The comprehensive demo built on cldemo-vagrant is here: https://github.com/CumulusNetworks/cldemo-evpn-symmetric
This demo is only mean to be run on CITC and is a subset of features from the demo above.
This demo deploys a VXLAN architecture that provides VRF tenancy and EVPN as the control plane using flat files.
Server01 and Server03 live in VRF RED and can communicate with each other. Server02 and Server04 live in VRF BLUE and can communicate with each other.
Hosts in VRF RED cannot communicate with hosts in VRF BLUE.
Step 1: Launch a CITC instance of flavor Blank Slate: https://cumulusnetworks.com/products/cumulus-in-the-cloud/
Step 2: Log into the oob-mgmt-server of the blank slate
Step 3: Clone this repo:
git clone https://github.com/CumulusNetworks/citc-evpn-symmetric.git
Step 4: Change directory to cloned directory
cd citc-evpn-symmetric
Step 5: Run the demo:
cumulus@oob-mgmt-server:~$ ansible-playbook deploy.yml
From server01, ping to server03 should work:
cumulus@server01:~$ ping 10.1.1.103
PING 10.1.1.103 (10.1.1.103) 56(84) bytes of data.
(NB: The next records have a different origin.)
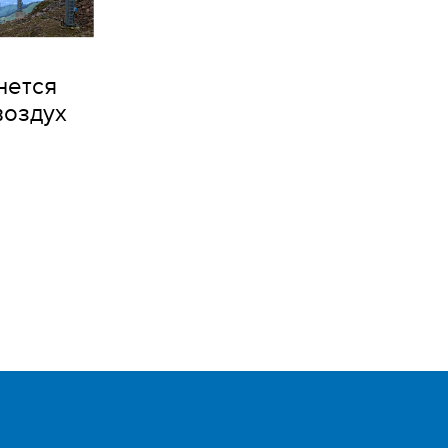
нется
воздух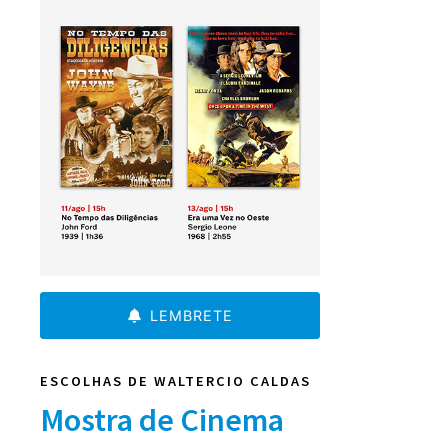
LEMBRETE
ESCOLHAS DE WALTERCIO CALDAS
Mostra de Cinema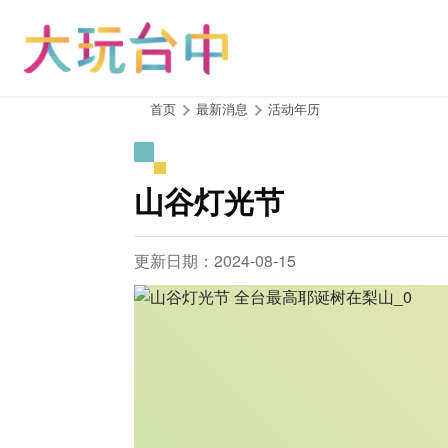
跳
到
主
要
内
:::
首页
最新消息
活动年历
容
区
块
山谷灯光节
更新日期：2024-08-15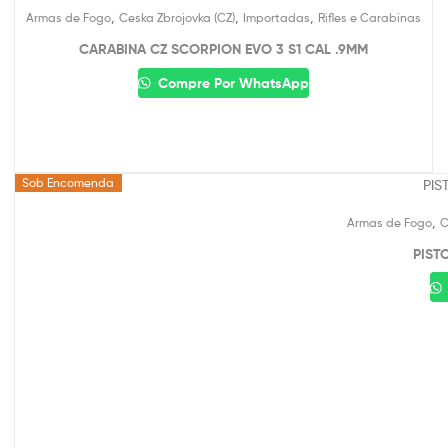
,
,
,
Armas de Fogo
Ceska Zbrojovka (CZ)
Importadas
Rifles e Carabinas
CARABINA CZ SCORPION EVO 3 S1 CAL .9MM
Compre Por WhatsApp
Sob Encomenda
,
Armas de Fogo
C
PIST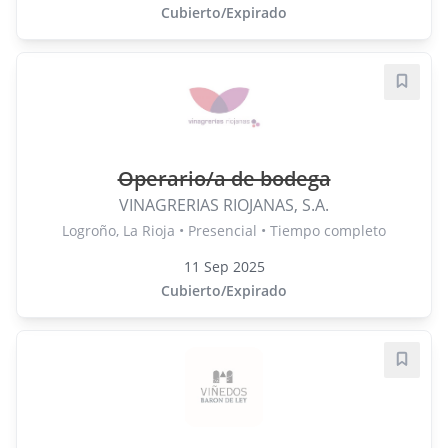
Cubierto/Expirado
Guard
Operario/a de bodega
VINAGRERIAS RIOJANAS, S.A.
Logroño, La Rioja • Presencial • Tiempo completo
11 Sep 2025
Cubierto/Expirado
Guard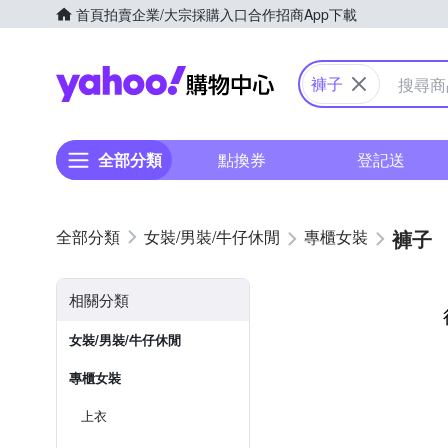
首頁
拍賣
企業/大宗採購入口
合作招商
App下載
Yahoo購物中心
褲子
全部分類
點換券
登記送
褲子
女裝/男裝/牛仔休閒
專櫃女裝
相關分類
女裝/男裝/牛仔休閒
專櫃女裝
上衣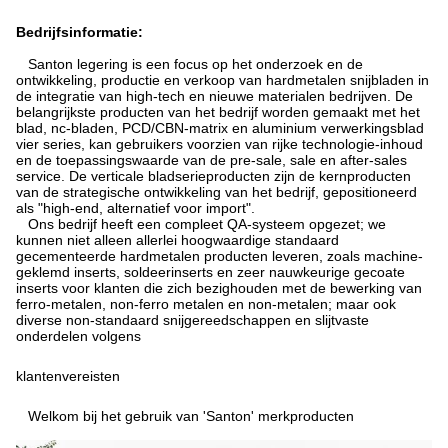
Bedrijfsinformatie:
Santon legering is een focus op het onderzoek en de
ontwikkeling, productie en verkoop van hardmetalen snijbladen in
de integratie van high-tech en nieuwe materialen bedrijven. De
belangrijkste producten van het bedrijf worden gemaakt met het
blad, nc-bladen, PCD/CBN-matrix en aluminium verwerkingsblad
vier series, kan gebruikers voorzien van rijke technologie-inhoud
en de toepassingswaarde van de pre-sale, sale en after-sales
service. De verticale bladserieproducten zijn de kernproducten
van de strategische ontwikkeling van het bedrijf, gepositioneerd
als "high-end, alternatief voor import".
Ons bedrijf heeft een compleet QA-systeem opgezet; we
kunnen niet alleen allerlei hoogwaardige standaard
gecementeerde hardmetalen producten leveren, zoals machine-
geklemd inserts, soldeerinserts en zeer nauwkeurige gecoate
inserts voor klanten die zich bezighouden met de bewerking van
ferro-metalen, non-ferro metalen en non-metalen; maar ook
diverse non-standaard snijgereedschappen en slijtvaste
onderdelen volgens
klantenvereisten
Welkom bij het gebruik van 'Santon' merkproducten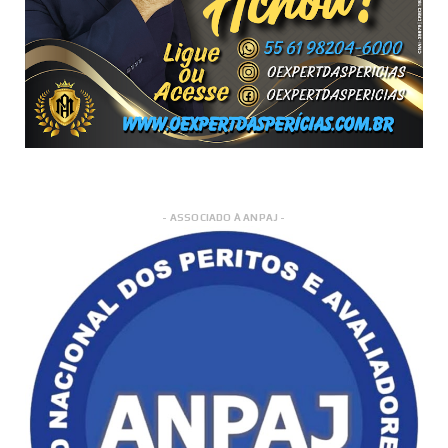
- ASSOCIADO À ANPAJ -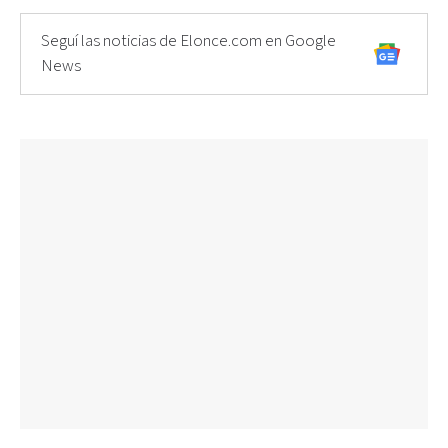
Seguí las noticias de Elonce.com en Google
News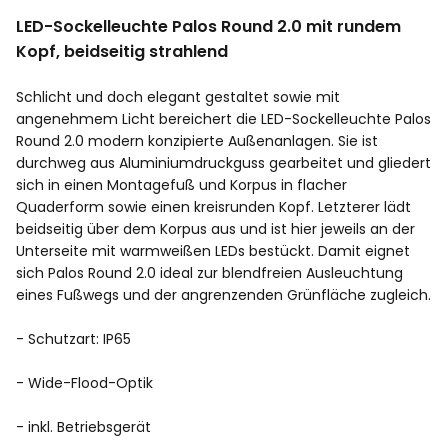
LED-Sockelleuchte Palos Round 2.0 mit rundem
Kopf, beidseitig strahlend
Schlicht und doch elegant gestaltet sowie mit
angenehmem Licht bereichert die LED-Sockelleuchte Palos
Round 2.0 modern konzipierte Außenanlagen. Sie ist
durchweg aus Aluminiumdruckguss gearbeitet und gliedert
sich in einen Montagefuß und Korpus in flacher
Quaderform sowie einen kreisrunden Kopf. Letzterer lädt
beidseitig über dem Korpus aus und ist hier jeweils an der
Unterseite mit warmweißen LEDs bestückt. Damit eignet
sich Palos Round 2.0 ideal zur blendfreien Ausleuchtung
eines Fußwegs und der angrenzenden Grünfläche zugleich.
- Schutzart: IP65
- Wide-Flood-Optik
- inkl. Betriebsgerät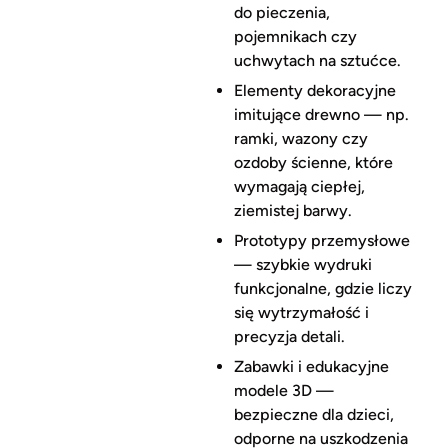
do pieczenia,
pojemnikach czy
uchwytach na sztućce.
Elementy dekoracyjne
imitujące drewno — np.
ramki, wazony czy
ozdoby ścienne, które
wymagają ciepłej,
ziemistej barwy.
Prototypy przemysłowe
— szybkie wydruki
funkcjonalne, gdzie liczy
się wytrzymałość i
precyzja detali.
Zabawki i edukacyjne
modele 3D —
bezpieczne dla dzieci,
odporne na uszkodzenia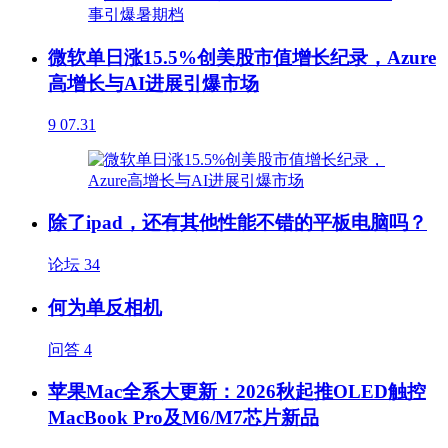
微软单日涨15.5%创美股市值增长纪录，Azure
高增长与AI进展引爆市场
9
07.31
除了ipad，还有其他性能不错的平板电脑吗？
论坛
34
何为单反相机
问答
4
苹果Mac全系大更新：2026秋起推OLED触控
MacBook Pro及M6/M7芯片新品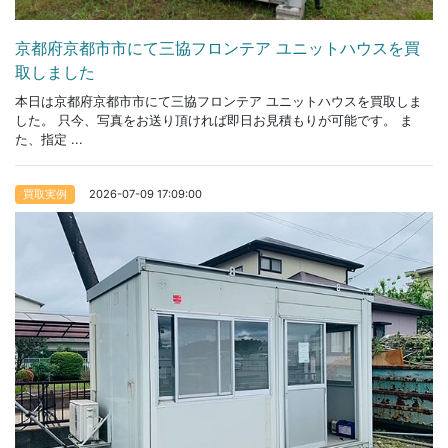
京都府京都市市にて三協フロンテア ユニットハウスを買
取しました
本日は京都府京都市市にて三協フロンテア ユニットハウスを買取しま
した。 只今、写真をお送り頂ければ即日お見積もりが可能です。 ま
た、指定 ...
2026-07-09 17:09:00
買取実例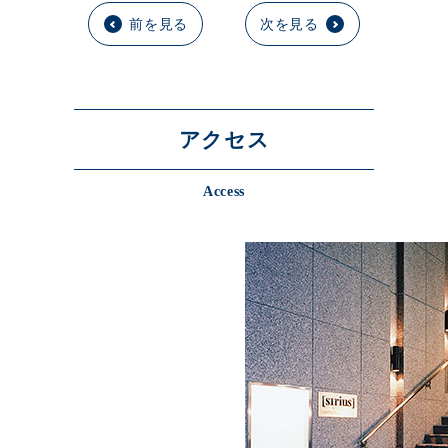
前を見る
次を見る
アクセス
Access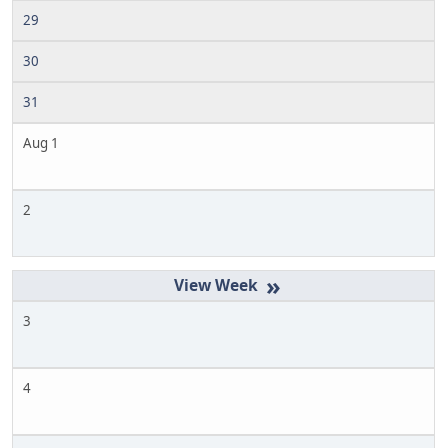
29
30
31
Aug 1
2
»
3
4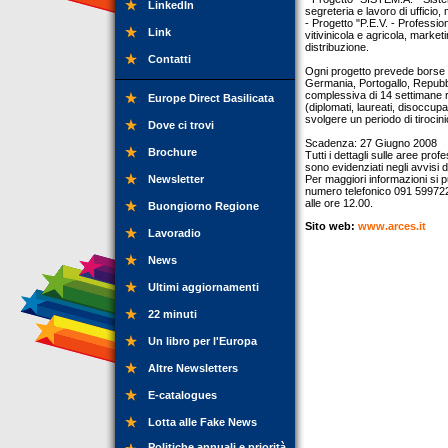
LinkedIn
segreteria e lavoro di ufficio,
- Progetto "P.E.V. - Profession
Link
vitivinicola e agricola, market
distribuzione.
Contatti
Ogni progetto prevede borse di 
Germania, Portogallo, Repubbl
complessiva di 14 settimane ri
Europe Direct Basilicata
(diplomati, laureati, disoccup
svolgere un periodo di tirocin
Dove ci trovi
Scadenza: 27 Giugno 2008
Brochure
Tutti i dettagli sulle aree profe
sono evidenziati negli avvisi d
Newsletter
Per maggiori informazioni si p
numero telefonico 091 599722 
alle ore 12.00.
Buongiorno Regione
Sito web:
www.arces.it
Lavoradio
News
Ultimi aggiornamenti
22 minuti
Un libro per l'Europa
Altre Newsletters
E-catalogues
Lotta alle Fake News
Politiche annuali e priorità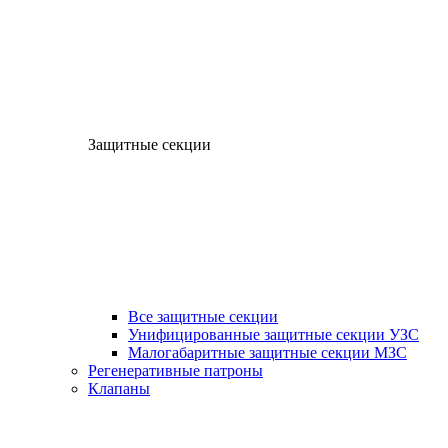
Защитные секции
Все защитные секции
Унифицированные защитные секции УЗС
Малогабаритные защитные секции МЗС
Регенеративные патроны
Клапаны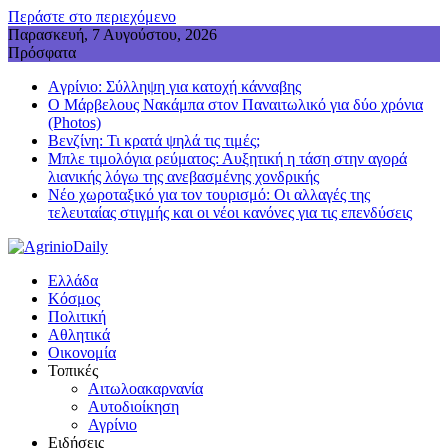
Περάστε στο περιεχόμενο
Παρασκευή, 7 Αυγούστου, 2026
Πρόσφατα
Aγρίνιο: Σύλληψη για κατοχή κάνναβης
Ο Μάρβελους Nακάμπα στον Παναιτωλικό για δύο χρόνια
(Photos)
Βενζίνη: Τι κρατά ψηλά τις τιμές;
Μπλε τιμολόγια ρεύματος: Αυξητική η τάση στην αγορά
λιανικής λόγω της ανεβασμένης χονδρικής
Νέο χωροταξικό για τον τουρισμό: Οι αλλαγές της
τελευταίας στιγμής και οι νέοι κανόνες για τις επενδύσεις
Ελλάδα
Κόσμος
Πολιτική
Αθλητικά
Οικονομία
Τοπικές
Αιτωλοακαρνανία
Αυτοδιοίκηση
Αγρίνιο
Ειδήσεις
64 bytes from 10.1.1.103: icmp_seq=1 ttl=64 time=8.07 ms
64 bytes from 10.1.1.103: icmp_seq=2 ttl=64 time=6.50 ms
--- 10.1.1.103 ping statistics ---
2 packets transmitted, 2 received, 0% packet loss, time 1001ms
From server01, ping to server02 should fail:
cumulus@server01:~$ ping 10.2.2.102
PING 10.2.2.102 (10.2.2.102) 56(84) bytes of data.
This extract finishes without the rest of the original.